■ Extracted records:

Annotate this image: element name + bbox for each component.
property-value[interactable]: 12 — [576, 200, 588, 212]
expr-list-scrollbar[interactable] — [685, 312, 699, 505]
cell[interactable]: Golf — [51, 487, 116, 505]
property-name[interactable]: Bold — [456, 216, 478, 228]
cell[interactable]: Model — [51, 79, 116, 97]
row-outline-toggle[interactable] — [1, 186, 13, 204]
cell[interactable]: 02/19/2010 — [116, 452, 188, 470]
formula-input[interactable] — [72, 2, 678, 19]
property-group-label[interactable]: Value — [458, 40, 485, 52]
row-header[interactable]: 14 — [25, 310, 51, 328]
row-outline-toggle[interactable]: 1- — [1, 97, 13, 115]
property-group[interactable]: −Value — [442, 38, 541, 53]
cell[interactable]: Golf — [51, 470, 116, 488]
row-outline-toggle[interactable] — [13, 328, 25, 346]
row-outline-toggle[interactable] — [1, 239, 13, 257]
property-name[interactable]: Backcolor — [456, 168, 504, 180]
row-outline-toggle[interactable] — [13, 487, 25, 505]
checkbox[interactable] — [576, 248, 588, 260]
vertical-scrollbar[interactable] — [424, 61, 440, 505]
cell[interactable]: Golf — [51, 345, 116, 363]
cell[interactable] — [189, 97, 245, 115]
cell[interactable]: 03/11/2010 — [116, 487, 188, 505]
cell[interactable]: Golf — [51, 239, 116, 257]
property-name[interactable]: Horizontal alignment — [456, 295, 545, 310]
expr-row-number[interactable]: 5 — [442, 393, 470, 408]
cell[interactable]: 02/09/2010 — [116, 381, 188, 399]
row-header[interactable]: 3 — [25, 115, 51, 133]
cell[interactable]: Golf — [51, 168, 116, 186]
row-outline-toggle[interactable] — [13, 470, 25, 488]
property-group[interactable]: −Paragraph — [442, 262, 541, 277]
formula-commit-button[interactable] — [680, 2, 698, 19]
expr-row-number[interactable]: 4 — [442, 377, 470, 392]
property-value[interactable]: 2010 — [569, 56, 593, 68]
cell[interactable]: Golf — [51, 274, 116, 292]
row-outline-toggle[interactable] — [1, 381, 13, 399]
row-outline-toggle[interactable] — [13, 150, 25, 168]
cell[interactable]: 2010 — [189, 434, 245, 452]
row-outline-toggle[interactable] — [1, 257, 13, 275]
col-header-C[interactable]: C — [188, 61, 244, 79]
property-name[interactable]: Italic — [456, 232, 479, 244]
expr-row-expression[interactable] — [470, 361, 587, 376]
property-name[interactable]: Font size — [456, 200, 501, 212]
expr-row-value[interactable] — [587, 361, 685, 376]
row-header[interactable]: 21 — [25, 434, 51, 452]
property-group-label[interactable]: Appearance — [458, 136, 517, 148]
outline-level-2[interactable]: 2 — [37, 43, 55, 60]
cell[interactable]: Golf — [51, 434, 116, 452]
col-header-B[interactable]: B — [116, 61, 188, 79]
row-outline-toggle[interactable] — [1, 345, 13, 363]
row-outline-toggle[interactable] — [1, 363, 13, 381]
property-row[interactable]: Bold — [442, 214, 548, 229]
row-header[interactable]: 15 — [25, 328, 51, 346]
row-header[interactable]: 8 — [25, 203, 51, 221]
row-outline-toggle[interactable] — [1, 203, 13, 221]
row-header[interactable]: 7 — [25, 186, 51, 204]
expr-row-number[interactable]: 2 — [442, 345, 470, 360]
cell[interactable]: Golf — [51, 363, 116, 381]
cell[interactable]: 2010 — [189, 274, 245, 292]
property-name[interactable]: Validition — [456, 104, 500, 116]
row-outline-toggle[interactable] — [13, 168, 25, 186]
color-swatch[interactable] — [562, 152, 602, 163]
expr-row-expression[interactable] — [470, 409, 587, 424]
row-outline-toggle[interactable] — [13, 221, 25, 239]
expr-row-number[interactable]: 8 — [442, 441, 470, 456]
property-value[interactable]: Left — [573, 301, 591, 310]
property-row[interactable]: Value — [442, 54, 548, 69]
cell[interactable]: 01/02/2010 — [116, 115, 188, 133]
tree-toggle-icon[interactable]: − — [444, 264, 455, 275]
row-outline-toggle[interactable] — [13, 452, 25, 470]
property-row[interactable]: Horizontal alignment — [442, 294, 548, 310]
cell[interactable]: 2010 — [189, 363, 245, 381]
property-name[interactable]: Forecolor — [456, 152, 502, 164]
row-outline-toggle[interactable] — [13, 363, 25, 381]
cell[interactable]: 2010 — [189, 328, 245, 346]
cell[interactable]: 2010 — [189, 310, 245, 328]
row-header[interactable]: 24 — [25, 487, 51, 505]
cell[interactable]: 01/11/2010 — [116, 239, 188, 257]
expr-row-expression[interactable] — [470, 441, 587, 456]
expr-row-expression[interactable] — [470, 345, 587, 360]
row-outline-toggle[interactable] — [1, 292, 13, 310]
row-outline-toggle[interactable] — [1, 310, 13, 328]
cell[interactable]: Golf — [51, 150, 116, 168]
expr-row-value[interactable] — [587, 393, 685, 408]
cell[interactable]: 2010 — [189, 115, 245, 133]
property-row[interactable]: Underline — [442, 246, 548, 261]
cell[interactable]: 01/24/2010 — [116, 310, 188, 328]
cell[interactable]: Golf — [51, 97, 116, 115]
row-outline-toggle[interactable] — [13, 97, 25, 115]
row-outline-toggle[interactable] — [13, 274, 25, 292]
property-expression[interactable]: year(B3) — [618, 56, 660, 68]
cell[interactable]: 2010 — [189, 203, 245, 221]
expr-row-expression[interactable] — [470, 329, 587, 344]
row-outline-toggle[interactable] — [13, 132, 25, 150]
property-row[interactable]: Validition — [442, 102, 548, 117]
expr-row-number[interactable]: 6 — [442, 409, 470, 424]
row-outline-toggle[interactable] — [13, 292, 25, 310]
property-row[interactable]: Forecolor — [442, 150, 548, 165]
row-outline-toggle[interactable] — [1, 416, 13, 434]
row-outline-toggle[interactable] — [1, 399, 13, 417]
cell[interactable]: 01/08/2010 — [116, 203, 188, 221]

■ Work required:
What is wanted is the complete set of entries, returned verbatim.

■ Response to this exercise:
Annotate this image: element name + bbox for each component.
property-value[interactable]: 12 — [576, 200, 588, 212]
expr-list-scrollbar[interactable] — [685, 312, 699, 505]
cell[interactable]: Golf — [51, 487, 116, 505]
property-name[interactable]: Bold — [456, 216, 478, 228]
cell[interactable]: Model — [51, 79, 116, 97]
row-outline-toggle[interactable] — [1, 186, 13, 204]
cell[interactable]: 02/19/2010 — [116, 452, 188, 470]
formula-input[interactable] — [72, 2, 678, 19]
property-group-label[interactable]: Value — [458, 40, 485, 52]
row-header[interactable]: 14 — [25, 310, 51, 328]
row-outline-toggle[interactable]: 1- — [1, 97, 13, 115]
property-group[interactable]: −Value — [442, 38, 541, 53]
cell[interactable]: Golf — [51, 470, 116, 488]
row-outline-toggle[interactable] — [13, 328, 25, 346]
row-outline-toggle[interactable] — [1, 239, 13, 257]
property-name[interactable]: Backcolor — [456, 168, 504, 180]
row-outline-toggle[interactable] — [13, 487, 25, 505]
checkbox[interactable] — [576, 248, 588, 260]
vertical-scrollbar[interactable] — [424, 61, 440, 505]
cell[interactable]: Golf — [51, 345, 116, 363]
cell[interactable] — [189, 97, 245, 115]
cell[interactable]: 03/11/2010 — [116, 487, 188, 505]
cell[interactable]: Golf — [51, 239, 116, 257]
property-name[interactable]: Horizontal alignment — [456, 295, 545, 310]
expr-row-number[interactable]: 5 — [442, 393, 470, 408]
cell[interactable]: 02/09/2010 — [116, 381, 188, 399]
row-header[interactable]: 3 — [25, 115, 51, 133]
cell[interactable]: Golf — [51, 168, 116, 186]
row-outline-toggle[interactable] — [13, 470, 25, 488]
property-group[interactable]: −Paragraph — [442, 262, 541, 277]
formula-commit-button[interactable] — [680, 2, 698, 19]
expr-row-number[interactable]: 4 — [442, 377, 470, 392]
property-value[interactable]: 2010 — [569, 56, 593, 68]
cell[interactable]: Golf — [51, 274, 116, 292]
row-outline-toggle[interactable] — [1, 381, 13, 399]
row-outline-toggle[interactable] — [13, 150, 25, 168]
cell[interactable]: 2010 — [189, 434, 245, 452]
row-outline-toggle[interactable] — [1, 257, 13, 275]
col-header-C[interactable]: C — [188, 61, 244, 79]
property-name[interactable]: Italic — [456, 232, 479, 244]
expr-row-expression[interactable] — [470, 361, 587, 376]
property-name[interactable]: Font size — [456, 200, 501, 212]
expr-row-value[interactable] — [587, 361, 685, 376]
row-header[interactable]: 21 — [25, 434, 51, 452]
property-group-label[interactable]: Appearance — [458, 136, 517, 148]
outline-level-2[interactable]: 2 — [37, 43, 55, 60]
cell[interactable]: Golf — [51, 434, 116, 452]
col-header-B[interactable]: B — [116, 61, 188, 79]
row-outline-toggle[interactable] — [1, 345, 13, 363]
row-outline-toggle[interactable] — [1, 363, 13, 381]
property-row[interactable]: Bold — [442, 214, 548, 229]
row-header[interactable]: 15 — [25, 328, 51, 346]
row-header[interactable]: 8 — [25, 203, 51, 221]
row-outline-toggle[interactable] — [1, 203, 13, 221]
row-header[interactable]: 7 — [25, 186, 51, 204]
expr-row-number[interactable]: 2 — [442, 345, 470, 360]
cell[interactable]: Golf — [51, 363, 116, 381]
cell[interactable]: 2010 — [189, 274, 245, 292]
property-name[interactable]: Validition — [456, 104, 500, 116]
row-outline-toggle[interactable] — [13, 168, 25, 186]
color-swatch[interactable] — [562, 152, 602, 163]
expr-row-expression[interactable] — [470, 409, 587, 424]
row-outline-toggle[interactable] — [13, 221, 25, 239]
expr-row-number[interactable]: 8 — [442, 441, 470, 456]
property-value[interactable]: Left — [573, 301, 591, 310]
property-row[interactable]: Value — [442, 54, 548, 69]
cell[interactable]: 01/02/2010 — [116, 115, 188, 133]
tree-toggle-icon[interactable]: − — [444, 264, 455, 275]
row-outline-toggle[interactable] — [13, 452, 25, 470]
property-row[interactable]: Horizontal alignment — [442, 294, 548, 310]
cell[interactable]: 2010 — [189, 363, 245, 381]
property-name[interactable]: Forecolor — [456, 152, 502, 164]
row-outline-toggle[interactable] — [13, 363, 25, 381]
cell[interactable]: 2010 — [189, 328, 245, 346]
cell[interactable]: 2010 — [189, 310, 245, 328]
row-header[interactable]: 24 — [25, 487, 51, 505]
cell[interactable]: 01/11/2010 — [116, 239, 188, 257]
expr-row-expression[interactable] — [470, 441, 587, 456]
expr-row-expression[interactable] — [470, 345, 587, 360]
row-outline-toggle[interactable] — [1, 292, 13, 310]
row-outline-toggle[interactable] — [1, 310, 13, 328]
cell[interactable]: Golf — [51, 150, 116, 168]
expr-row-value[interactable] — [587, 393, 685, 408]
cell[interactable]: 2010 — [189, 115, 245, 133]
property-row[interactable]: Underline — [442, 246, 548, 261]
cell[interactable]: 01/24/2010 — [116, 310, 188, 328]
cell[interactable]: Golf — [51, 97, 116, 115]
row-outline-toggle[interactable] — [13, 97, 25, 115]
row-outline-toggle[interactable] — [13, 274, 25, 292]
property-expression[interactable]: year(B3) — [618, 56, 660, 68]
cell[interactable]: 2010 — [189, 203, 245, 221]
expr-row-expression[interactable] — [470, 329, 587, 344]
row-outline-toggle[interactable] — [13, 132, 25, 150]
property-row[interactable]: Validition — [442, 102, 548, 117]
expr-row-number[interactable]: 6 — [442, 409, 470, 424]
row-outline-toggle[interactable] — [13, 292, 25, 310]
property-row[interactable]: Forecolor — [442, 150, 548, 165]
row-outline-toggle[interactable] — [1, 416, 13, 434]
row-outline-toggle[interactable] — [1, 399, 13, 417]
cell[interactable]: 01/08/2010 — [116, 203, 188, 221]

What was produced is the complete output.